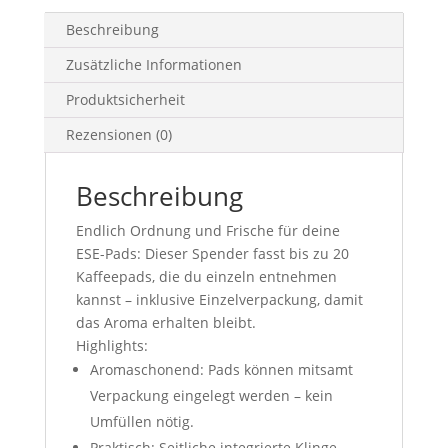
Menge
Beschreibung
Zusätzliche Informationen
Produktsicherheit
Rezensionen (0)
Beschreibung
Endlich Ordnung und Frische für deine
ESE-Pads: Dieser Spender fasst bis zu 20
Kaffeepads, die du einzeln entnehmen
kannst – inklusive Einzelverpackung, damit
das Aroma erhalten bleibt.
Highlights:
Aromaschonend: Pads können mitsamt
Verpackung eingelegt werden – kein
Umfüllen nötig.
Praktisch: Seitliche integrierte Klinge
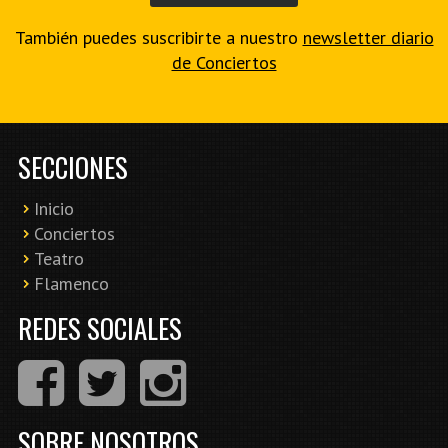
También puedes suscribirte a nuestro
newsletter diario
de Conciertos
SECCIONES
Inicio
Conciertos
Teatro
Flamenco
REDES SOCIALES
SOBRE NOSOTROS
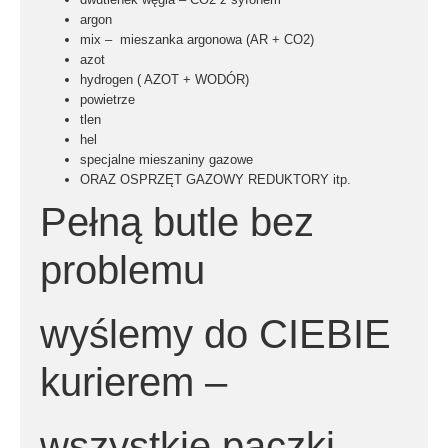
argon
mix – mieszanka argonowa (AR + CO2)
azot
hydrogen ( AZOT + WODÓR)
powietrze
tlen
hel
specjalne mieszaniny gazowe
ORAZ OSPRZĘT GAZOWY
REDUKTORY
itp.
Pełną butle bez
problemu
wyślemy do CIEBIE
kurierem –
wszystkie paczki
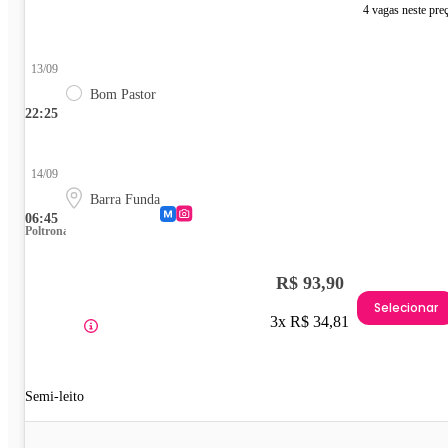
4 vagas neste pre
13/09
Bom Pastor
22:25
14/09
Barra Funda
06:45
Poltrona
R$ 93,90
Selecionar
3x R$ 34,81
Semi-leito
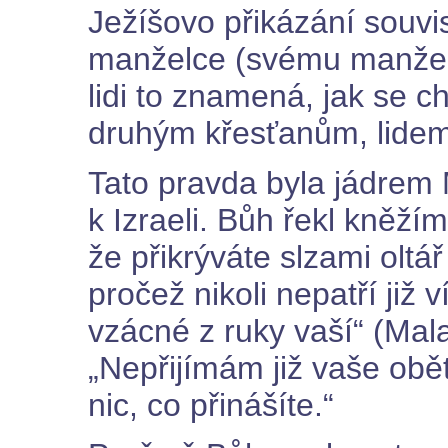
Ježíšovo přikázání souvi
manželce (svému manžel
lidi to znamená, jak se 
druhým křesťanům, lidem, k
Tato pravda byla jádrem 
k Izraeli. Bůh řekl kněžím
že přikrýváte slzami olt
pročež nikoli nepatří již v
vzácné z ruky vaší“ (Mala
„Nepřijímám již vaše obět
nic, co přinášíte.“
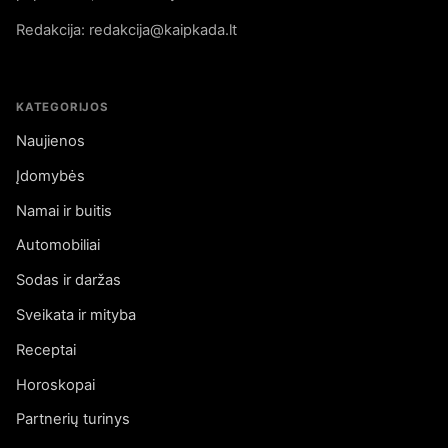
Redakcija: redakcija@kaipkada.lt
KATEGORIJOS
Naujienos
Įdomybės
Namai ir buitis
Automobiliai
Sodas ir daržas
Sveikata ir mityba
Receptai
Horoskopai
Partnerių turinys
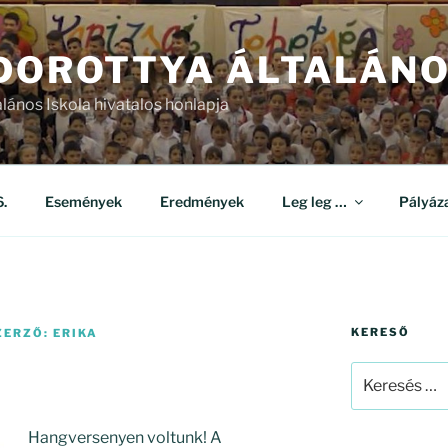
 DOROTTYA ÁLTALÁNO
alános Iskola hivatalos honlapja
.
Események
Eredmények
Leg leg …
Pályáz
KERESŐ
ZERZŐ:
ERIKA
Keresés
a
következő
Hangversenyen voltunk! A
kifejezésre:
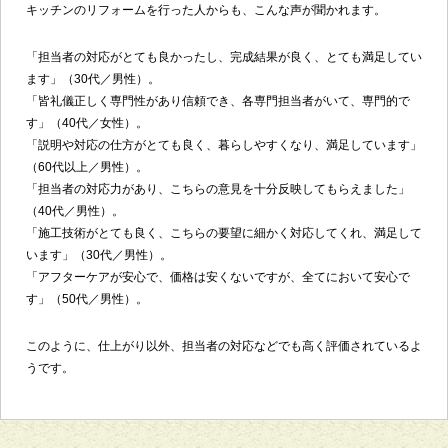
キッチンのリフォームを行った人からも、こんな声が聞かれます。
「担当者の対応がとても良かったし、完成結果が良く、とても満足してい
ます」（30代／男性）。
「皆礼儀正しく専門性があり信頼でき、各専門担当者がいて、専門的で
す」（40代／女性）。
「説明や対応の仕方がとても良く、暮らしやすくなり、満足しています」
（60代以上／男性）。
「担当者の対応力があり、こちらの意見を十分反映してもらえました」
（40代／男性）。
「施工技術がとても良く、こちらの要望に細かく対応してくれ、満足して
います」（30代／男性）。
「アフターケアが安心で、価格は安くないですが、全てにおいて安心で
す」（50代／男性）。
このように、仕上がり以外、担当者の対応などでも高く評価されているよ
うです。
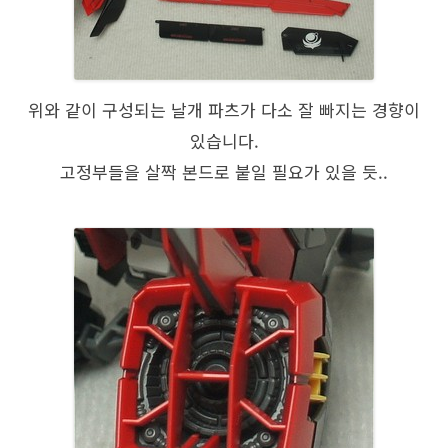
위와 같이 구성되는 날개 파츠가 다소 잘 빠지는 경향이
있습니다.
고정부들을 살짝 본드로 붙일 필요가 있을 듯..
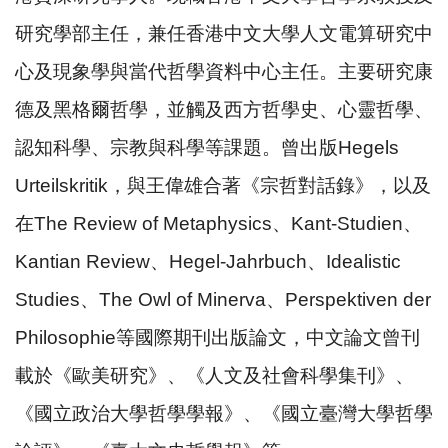
研究學部主任，兼任香港中文大學人文電算研究中
心及現象學與當代哲學資料中心主任。主要研究康
德及黑格爾哲學，並觸及西方哲學史、心靈哲學、
認知科學、宗教與科學等課題。曾出版
Hegels
Urteilskritik
，與王偉雄合著《宗哲對話錄》，以及
在
The Review of Metaphysics
、
Kant-Studien
、
Kantian Review
、
Hegel-Jahrbuch
、
Idealistic
Studies
、
The Owl of Minerva
、
Perspektiven der
Philosophie
等國際期刊出版論文，中文論文曾刊
載於《歐美研究》、《人文及社會科學集刊》、
《國立政治大學哲學學報》、《國立臺灣大學哲學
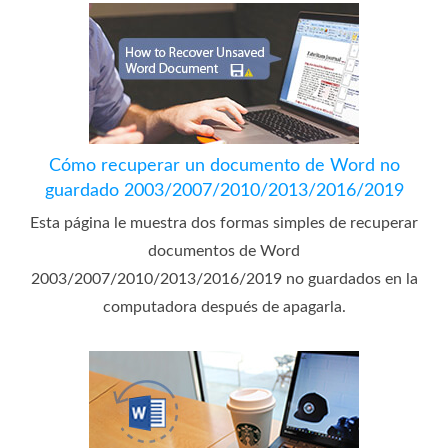
Cómo recuperar un documento de Word no
guardado 2003/2007/2010/2013/2016/2019
Esta página le muestra dos formas simples de recuperar
documentos de Word
2003/2007/2010/2013/2016/2019 no guardados en la
computadora después de apagarla.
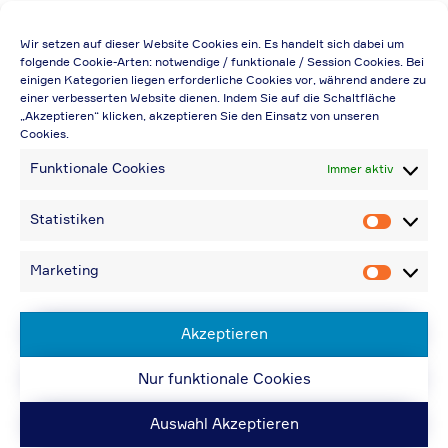
Die Preisangabe gilt auch für
Wir setzen auf dieser Website Cookies ein. Es handelt sich dabei um
Handelsbetriebe (Netto-Preis, ohne
folgende Cookie-Arten: notwendige / funktionale / Session Cookies. Bei
einigen Kategorien liegen erforderliche Cookies vor, während andere zu
Rabattabzug)
einer verbesserten Website dienen. Indem Sie auf die Schaltfläche
„Akzeptieren“ klicken, akzeptieren Sie den Einsatz von unseren
Falls durch Falschangaben im Bestellformular
Cookies.
eine Neuerstellung der Rechnung notwendig
Funktionale Cookies
Immer aktiv
wird, berechnen wir 20,00 € zusätzlich
Bei Rückfragen können Sie uns über die E-
Statistiken
Statistik
Mail-Adresse in „Kontakt“ erreichen
Bei Angabe von USt-IdNr und Bestellungen
Marketing
Marketin
aus Nicht-EU-Ländern: 48,96 € inkl.
Versandkosten
Akzeptieren
Nur funktionale Cookies
© ACPS Automotive 2019
| Website:
ACPS
Automotive
| Website:
ORIS
Auswahl Akzeptieren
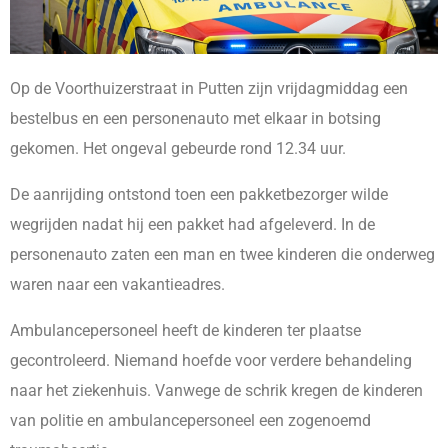
Op de Voorthuizerstraat in Putten zijn vrijdagmiddag een
bestelbus en een personenauto met elkaar in botsing
gekomen. Het ongeval gebeurde rond 12.34 uur.
De aanrijding ontstond toen een pakketbezorger wilde
wegrijden nadat hij een pakket had afgeleverd. In de
personenauto zaten een man en twee kinderen die onderweg
waren naar een vakantieadres.
Ambulancepersoneel heeft de kinderen ter plaatse
gecontroleerd. Niemand hoefde voor verdere behandeling
naar het ziekenhuis. Vanwege de schrik kregen de kinderen
van politie en ambulancepersoneel een zogenoemd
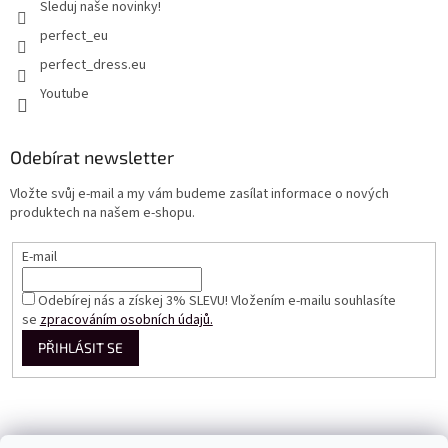
Sleduj naše novinky!
perfect_eu
perfect_dress.eu
Youtube
Odebírat newsletter
Vložte svůj e-mail a my vám budeme zasílat informace o nových
produktech na našem e-shopu.
E-mail
Odebírej nás a získej 3% SLEVU! Vložením e-mailu souhlasíte
se
zpracováním osobních údajů.
PŘIHLÁSIT SE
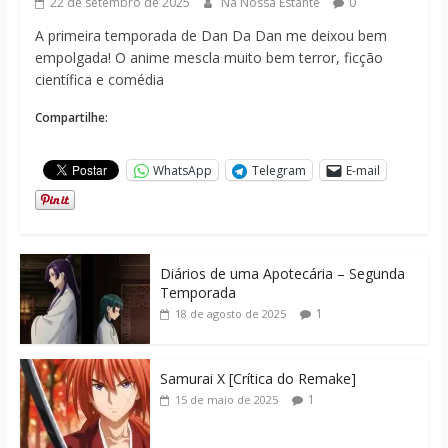
22 de setembro de 2025
Na Nossa Estante
0
A primeira temporada de Dan Da Dan me deixou bem
empolgada! O anime mescla muito bem terror, ficção
científica e comédia
Compartilhe:
WhatsApp
Telegram
E-mail
Diários de uma Apotecária – Segunda
Temporada
1
18 de agosto de 2025
Samurai X [Crítica do Remake]
1
15 de maio de 2025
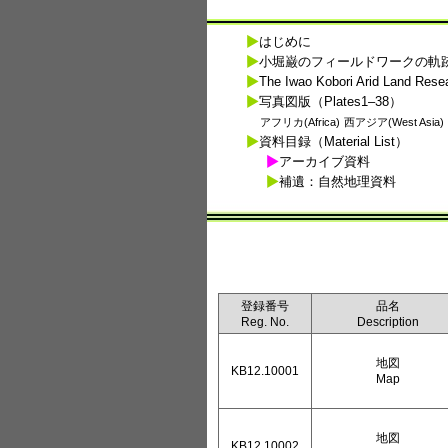
はじめに
小堀巌のフィールドワークの軌
The Iwao Kobori Arid Land Resea
写真図版（Plates1–38）
アフリカ(Africa)
西アジア(West Asia)
資料目録（Material List）
アーカイブ資料
補遺：自然地理資料
登録番号
品名
Reg. No.
Description
地図
KB12.10001
Map
地図
KB12.10002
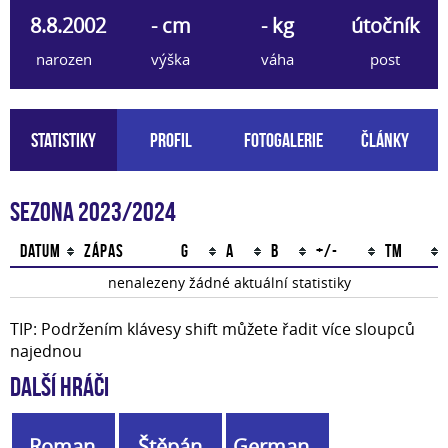
8.8.2002
- cm
- kg
útočník
narozen
výška
váha
post
Statistiky
Profil
Fotogalerie
Články
Sezona 2023/2024
Datum
Zápas
G
A
B
+/-
TM
nenalezeny žádné aktuální statistiky
TIP: Podržením klávesy shift můžete řadit více sloupců
najednou
Další hráči
Roman
Štěpán
German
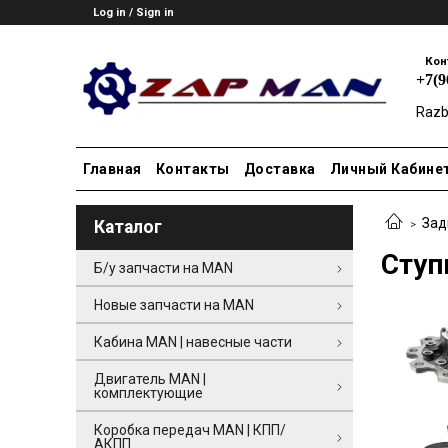
Log in / Sign in
Кон
+7(
Razb
Главная
Контакты
Доставка
Личный Кабине
Зад
Каталог
Ступ
Б/у запчасти на MAN
Новые запчасти на MAN
Кабина MAN | навесные части
Двигатель MAN |
комплектующие
Коробка передач MAN | КПП/
АКПП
◆ ◆ ◆ ◆
EXERCISE GOAL — Could you repeat all of the material exactly? Pictures should not be copied.

SOLUTION TO THIS EXERCISE —
Menge
Beschreibung
Zusätzliche Informationen
Produktsicherheit
Rezensionen (0)
Beschreibung
Endlich Ordnung und Frische für deine
ESE-Pads: Dieser Spender fasst bis zu 20
Kaffeepads, die du einzeln entnehmen
kannst – inklusive Einzelverpackung, damit
das Aroma erhalten bleibt.
Highlights:
Aromaschonend: Pads können mitsamt
Verpackung eingelegt werden – kein
Umfüllen nötig.
Praktisch: Seitliche integrierte Klinge
También puedes suscribirte a nuestro
newsletter diario
de Conciertos
SECCIONES
Inicio
Conciertos
Teatro
Flamenco
REDES SOCIALES
SOBRE NOSOTROS
argon
mix – mieszanka argonowa (AR + CO2)
azot
hydrogen ( AZOT + WODÓR)
powietrze
tlen
hel
specjalne mieszaniny gazowe
ORAZ OSPRZĘT GAZOWY
REDUKTORY
itp.
Pełną butle bez
problemu
wyślemy do CIEBIE
kurierem –
wszystkie paczki
4 vagas neste pre
13/09
Bom Pastor
22:25
14/09
Barra Funda
06:45
Poltrona
R$ 93,90
Selecionar
3x R$ 34,81
Semi-leito
Ježíšovo přikázání souvi
manželce (svému manžel
lidi to znamená, jak se 
druhým křesťanům, lidem, k
Tato pravda byla jádrem 
k Izraeli. Bůh řekl kněžím
že přikrýváte slzami olt
pročež nikoli nepatří již v
vzácné z ruky vaší“ (Mala
„Nepřijímám již vaše obět
nic, co přinášíte.“
Redakcija: redakcija@kaipkada.lt
KATEGORIJOS
Naujienos
Įdomybės
Namai ir buitis
Automobiliai
Sodas ir daržas
Sveikata ir mityba
Receptai
Horoskopai
Partnerių turinys
 DOROTTYA ÁLTALÁNO
alános Iskola hivatalos honlapja
.
Események
Eredmények
Leg leg …
Pályáz
KERESŐ
ZERZŐ:
ERIKA
Keresés
a
következő
Hangversenyen voltunk! A
kifejezésre:
キッチンのリフォームを行った人からも、こんな声が聞かれます。
「担当者の対応がとても良かったし、完成結果が良く、とても満足してい
ます」（30代／男性）。
「皆礼儀正しく専門性があり信頼でき、各専門担当者がいて、専門的で
す」（40代／女性）。
「説明や対応の仕方がとても良く、暮らしやすくなり、満足しています」
（60代以上／男性）。
「担当者の対応力があり、こちらの意見を十分反映してもらえました」
（40代／男性）。
「施工技術がとても良く、こちらの要望に細かく対応してくれ、満足して
います」（30代／男性）。
「アフターケアが安心で、価格は安くないですが、全てにおいて安心で
す」（50代／男性）。
このように、仕上がり以外、担当者の対応などでも高く評価されているよ
うです。
위와 같이 구성되는 날개 파츠가 다소 잘 빠지는 경향이
있습니다.
고정부들을 살짝 본드로 붙일 필요가 있을 듯..
研究學部主任，兼任香港中文大學人文電算研究中
心及現象學與當代哲學資料中心主任。主要研究康
德及黑格爾哲學，並觸及西方哲學史、心靈哲學、
認知科學、宗教與科學等課題。曾出版
Hegels
Urteilskritik
，與王偉雄合著《宗哲對話錄》，以及
在
The Review of Metaphysics
、
Kant-Studien
、
Kantian Review
、
Hegel-Jahrbuch
、
Idealistic
Studies
、
The Owl of Minerva
、
Perspektiven der
Philosophie
等國際期刊出版論文，中文論文曾刊
載於《歐美研究》、《人文及社會科學集刊》、
《國立政治大學哲學學報》、《國立臺灣大學哲學
Cómo recuperar un documento de Word no
guardado 2003/2007/2010/2013/2016/2019
Esta página le muestra dos formas simples de recuperar
documentos de Word
2003/2007/2010/2013/2016/2019 no guardados en la
computadora después de apagarla.
Die Preisangabe gilt auch für
Wir setzen auf dieser Website Cookies ein. Es handelt sich dabei um
Handelsbetriebe (Netto-Preis, ohne
folgende Cookie-Arten: notwendige / funktionale / Session Cookies. Bei
einigen Kategorien liegen erforderliche Cookies vor, während andere zu
Rabattabzug)
einer verbesserten Website dienen. Indem Sie auf die Schaltfläche
„Akzeptieren“ klicken, akzeptieren Sie den Einsatz von unseren
Falls durch Falschangaben im Bestellformular
Cookies.
eine Neuerstellung der Rechnung notwendig
Funktionale Cookies
Immer aktiv
wird, berechnen wir 20,00 € zusätzlich
Bei Rückfragen können Sie uns über die E-
Statistiken
Statistik
Mail-Adresse in „Kontakt“ erreichen
Bei Angabe von USt-IdNr und Bestellungen
Marketing
Marketin
aus Nicht-EU-Ländern: 48,96 € inkl.
Versandkosten
Akzeptieren
Nur funktionale Cookies
© ACPS Automotive 2019
| Website:
ACPS
Automotive
| Website:
ORIS
Auswahl Akzeptieren
Op de Voorthuizerstraat in Putten zijn vrijdagmiddag een
bestelbus en een personenauto met elkaar in botsing
gekomen. Het ongeval gebeurde rond 12.34 uur.
De aanrijding ontstond toen een pakketbezorger wilde
wegrijden nadat hij een pakket had afgeleverd. In de
personenauto zaten een man en twee kinderen die onderweg
waren naar een vakantieadres.
Ambulancepersoneel heeft de kinderen ter plaatse
gecontroleerd. Niemand hoefde voor verdere behandeling
naar het ziekenhuis. Vanwege de schrik kregen de kinderen
van politie en ambulancepersoneel een zogenoemd
Sleduj naše novinky!
perfect_eu
perfect_dress.eu
Youtube
Odebírat newsletter
Vložte svůj e-mail a my vám budeme zasílat informace o nových
produktech na našem e-shopu.
E-mail
Odebírej nás a získej 3% SLEVU! Vložením e-mailu souhlasíte
se
zpracováním osobních údajů.
PŘIHLÁSIT SE
22 de setembro de 2025
Na Nossa Estante
0
A primeira temporada de Dan Da Dan me deixou bem
empolgada! O anime mescla muito bem terror, ficção
científica e comédia
Compartilhe:
WhatsApp
Telegram
E-mail
Diários de uma Apotecária – Segunda
Temporada
1
18 de agosto de 2025
Samurai X [Crítica do Remake]
1
15 de maio de 2025
はじめに
小堀巌のフィールドワークの軌
The Iwao Kobori Arid Land Resea
写真図版（Plates1–38）
アフリカ(Africa)
西アジア(West Asia)
資料目録（Material List）
アーカイブ資料
補遺：自然地理資料
登録番号
品名
Reg. No.
Description
地図
KB12.10001
Map
地図
KB12.10002
8.8.2002
- cm
- kg
útočník
narozen
výška
váha
post
Statistiky
Profil
Fotogalerie
Články
Sezona 2023/2024
Datum
Zápas
G
A
B
+/-
TM
nenalezeny žádné aktuální statistiky
TIP: Podržením klávesy shift můžete řadit více sloupců
najednou
Další hráči
Roman
Štěpán
German
Log in / Sign in
Кон
+7(
Razb
Главная
Контакты
Доставка
Личный Кабине
Зад
Каталог
Ступ
Б/у запчасти на MAN
Новые запчасти на MAN
Кабина MAN | навесные части
Двигатель MAN |
комплектующие
Коробка передач MAN | КПП/
АКПП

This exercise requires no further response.